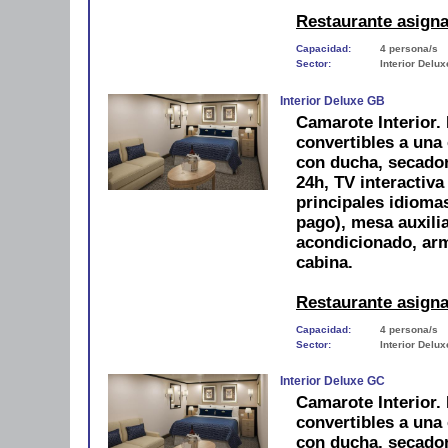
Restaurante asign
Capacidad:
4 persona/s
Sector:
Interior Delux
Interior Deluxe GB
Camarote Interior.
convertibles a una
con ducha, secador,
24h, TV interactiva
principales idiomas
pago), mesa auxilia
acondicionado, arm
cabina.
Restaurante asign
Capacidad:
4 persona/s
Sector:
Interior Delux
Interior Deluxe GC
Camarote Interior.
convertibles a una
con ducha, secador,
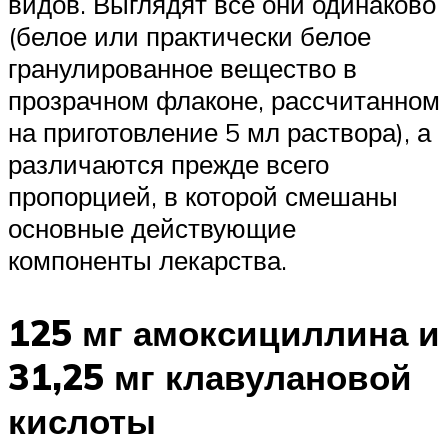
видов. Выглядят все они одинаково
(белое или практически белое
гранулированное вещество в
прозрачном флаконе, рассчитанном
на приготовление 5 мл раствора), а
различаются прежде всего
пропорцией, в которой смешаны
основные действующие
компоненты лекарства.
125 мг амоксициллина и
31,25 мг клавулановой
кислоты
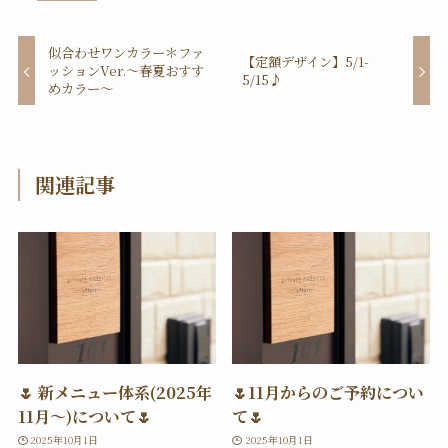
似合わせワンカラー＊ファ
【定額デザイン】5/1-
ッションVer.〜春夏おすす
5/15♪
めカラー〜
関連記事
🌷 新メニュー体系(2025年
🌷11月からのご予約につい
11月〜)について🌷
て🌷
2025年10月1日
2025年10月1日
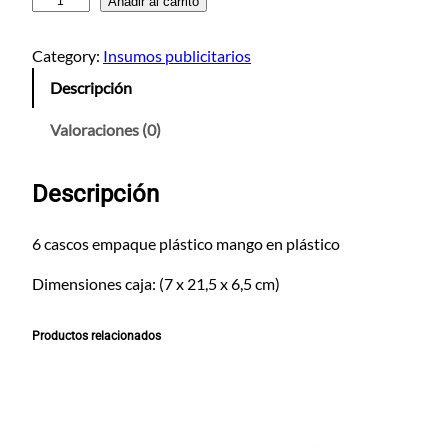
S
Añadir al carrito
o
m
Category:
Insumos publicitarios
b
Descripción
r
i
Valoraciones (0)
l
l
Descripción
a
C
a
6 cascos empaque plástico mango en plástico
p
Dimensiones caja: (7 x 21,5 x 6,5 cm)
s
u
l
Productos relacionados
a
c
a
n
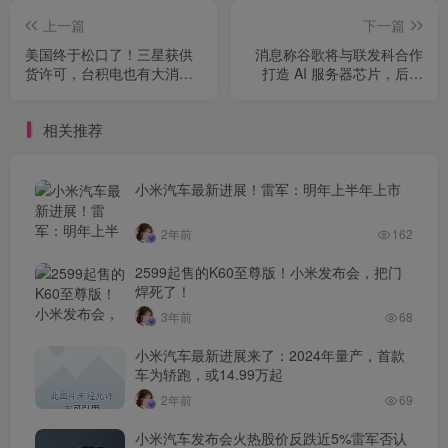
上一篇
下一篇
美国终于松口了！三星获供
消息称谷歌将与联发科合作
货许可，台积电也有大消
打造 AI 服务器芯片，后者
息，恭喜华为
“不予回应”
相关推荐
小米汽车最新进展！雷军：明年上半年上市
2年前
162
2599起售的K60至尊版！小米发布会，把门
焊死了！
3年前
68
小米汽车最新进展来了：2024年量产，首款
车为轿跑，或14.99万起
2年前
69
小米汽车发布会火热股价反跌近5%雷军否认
####
| Try it |
For the records above, state how many lines include "Deluxe", giving no more than the number.

| Output of the task |
2